A Washington County masonry company is fighting the state Department of Labor’s attempts to collect more than $400,000 in unpaid overtime for foreign workers.
Less than two months after the overtime issue drove The Stone Artist to file for Chapter 11 reorganization, the Argyle company asked a U.S. Bankruptcy Court judge in Albany on Friday to block the Labor Department’s collection efforts.
The mason had employed seasonal workers under the U.S. Department of Labor’s H-2B temporary visa program between 2004 and last December, when the state Labor Department said an agency audit showed the company owed more than $400,000 in unpaid overtime.
The 32-year-old masonry firm subsequently learned that its payroll company, Paychex, allegedly had been paying workers straight time even for hours over the standard 40-hour work week.
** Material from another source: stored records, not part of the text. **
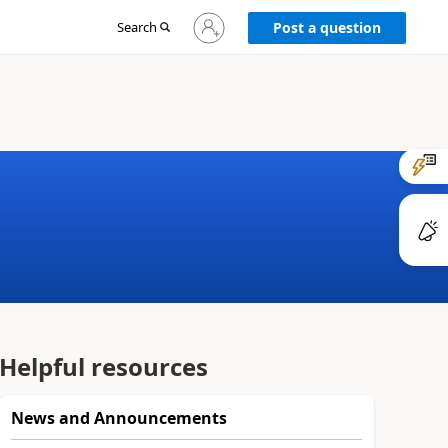
Sign
Search
Post a question
in
to
your
account
Helpful resources
News and Announcements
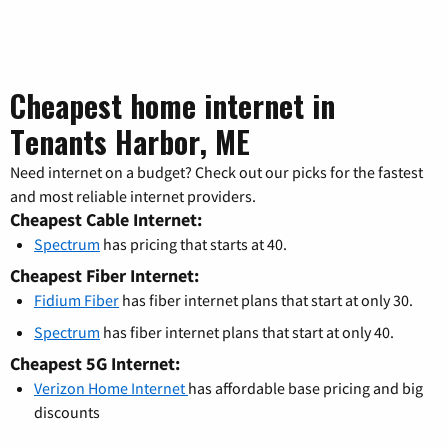
Cheapest home internet in
Tenants Harbor, ME
Need internet on a budget? Check out our picks for the fastest
and most reliable internet providers.
Cheapest Cable Internet:
Spectrum
has pricing that starts at 40.
Cheapest Fiber Internet:
Fidium Fiber
has fiber internet plans that start at only 30.
Spectrum
has fiber internet plans that start at only 40.
Cheapest 5G Internet:
Verizon Home Internet
has affordable base pricing and big
discounts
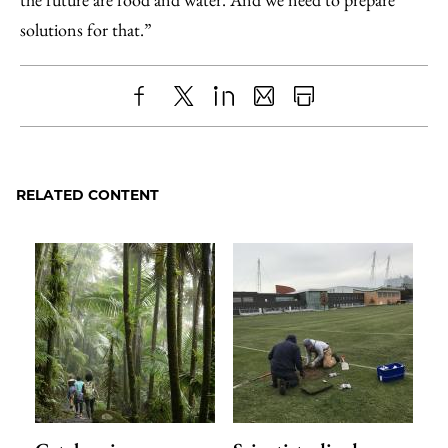
solutions for that.”
Share
X
LinkedIn
Share
Print
to
as
Content
Facebook
an
RELATED CONTENT
Email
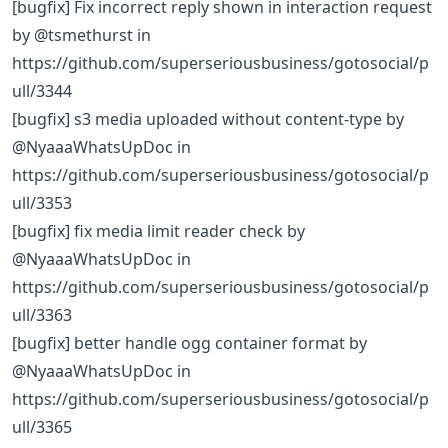
[bugfix] Fix incorrect reply shown in interaction request
by @tsmethurst in
https://github.com/superseriousbusiness/gotosocial/p
ull/3344
[bugfix] s3 media uploaded without content-type by
@NyaaaWhatsUpDoc in
https://github.com/superseriousbusiness/gotosocial/p
ull/3353
[bugfix] fix media limit reader check by
@NyaaaWhatsUpDoc in
https://github.com/superseriousbusiness/gotosocial/p
ull/3363
[bugfix] better handle ogg container format by
@NyaaaWhatsUpDoc in
https://github.com/superseriousbusiness/gotosocial/p
ull/3365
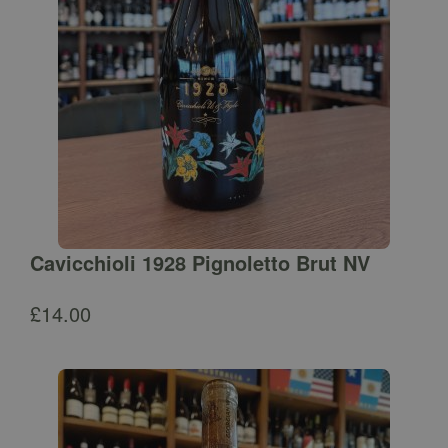
Cavicchioli 1928 Pignoletto Brut NV
£
14.00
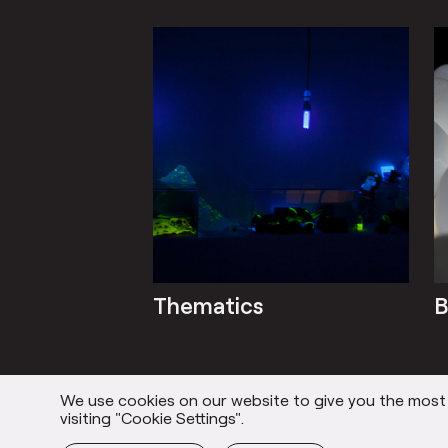
Thematics
B
We use cookies on our website to give you the most r
Everything
visiting "Cookie Settings".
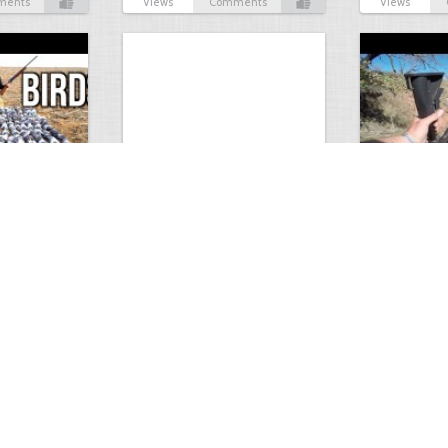
ments
Views
Comments
Views
Test Picture
Rattlesnake 
1
1
5419
0
1
5821
ment
Views
Comments
Views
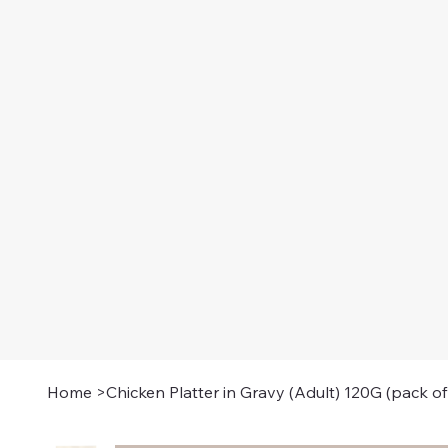
Home
>
Chicken Platter in Gravy (Adult) 120G (pack of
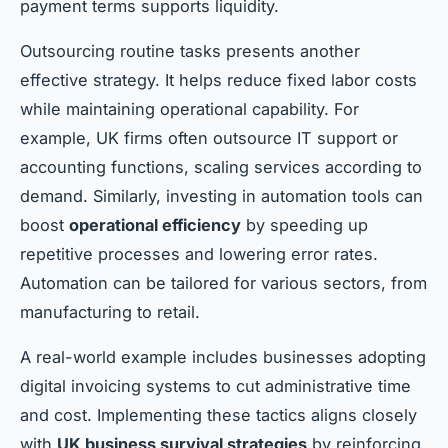
payment terms supports liquidity.
Outsourcing routine tasks presents another
effective strategy. It helps reduce fixed labor costs
while maintaining operational capability. For
example, UK firms often outsource IT support or
accounting functions, scaling services according to
demand. Similarly, investing in automation tools can
boost
operational efficiency
by speeding up
repetitive processes and lowering error rates.
Automation can be tailored for various sectors, from
manufacturing to retail.
A real-world example includes businesses adopting
digital invoicing systems to cut administrative time
and cost. Implementing these tactics aligns closely
with
UK business survival strategies
by reinforcing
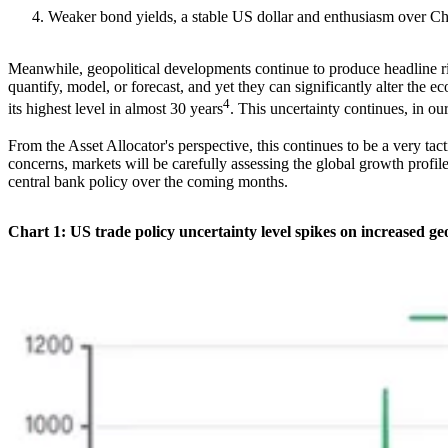
Weaker bond yields, a stable US dollar and enthusiasm over Chi
Meanwhile, geopolitical developments continue to produce headline risk
quantify, model, or forecast, and yet they can significantly alter th
4
its highest level in almost 30 years
. This uncertainty continues, in o
From the Asset Allocator's perspective, this continues to be a very t
concerns, markets will be carefully assessing the global growth profi
central bank policy over the coming months.
Chart 1: US trade policy uncertainty level spikes on increased geo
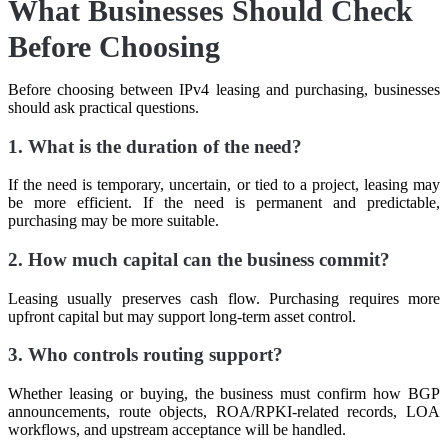
What Businesses Should Check
Before Choosing
Before choosing between IPv4 leasing and purchasing, businesses
should ask practical questions.
1. What is the duration of the need?
If the need is temporary, uncertain, or tied to a project, leasing may
be more efficient. If the need is permanent and predictable,
purchasing may be more suitable.
2. How much capital can the business commit?
Leasing usually preserves cash flow. Purchasing requires more
upfront capital but may support long-term asset control.
3. Who controls routing support?
Whether leasing or buying, the business must confirm how BGP
announcements, route objects, ROA/RPKI-related records, LOA
workflows, and upstream acceptance will be handled.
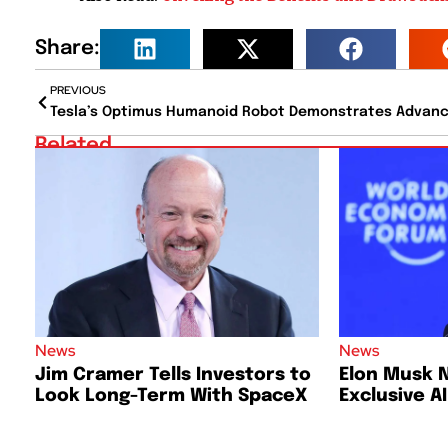
Share:
PREVIOUS
Related
News
News
Jim Cramer Tells Investors to
Elon Musk 
Look Long-Term With SpaceX
Exclusive A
The Stone Artist, which paid its H-2B employees the standard rate required by the federal Labor Department and gave merit increases for returning foreign workers, has replaced Paychex. It is also suing the payroll company in state court over negligence allegations, according to court documents.
The Stone Artist last year aided in the construction of a Colonie house for the “Extreme Makeover: Home edition” television show. The company’s Web site states it employs more than 50.
The company disputes the Labor Department’s $400,000 claim, saying an internal audit puts the figure at about $200,000. The agency audit also allegedly did not take into account an estimated $600,000 of in-kind services the mason provided to its H-2B workers. Many of those workers would “arrive at the debtor’s doorstep with nothing more than clothes on their backs,” according to court documents.
A state Labor Department spokeswoman and Stone Artist attorney did not immediately return calls seeking comment.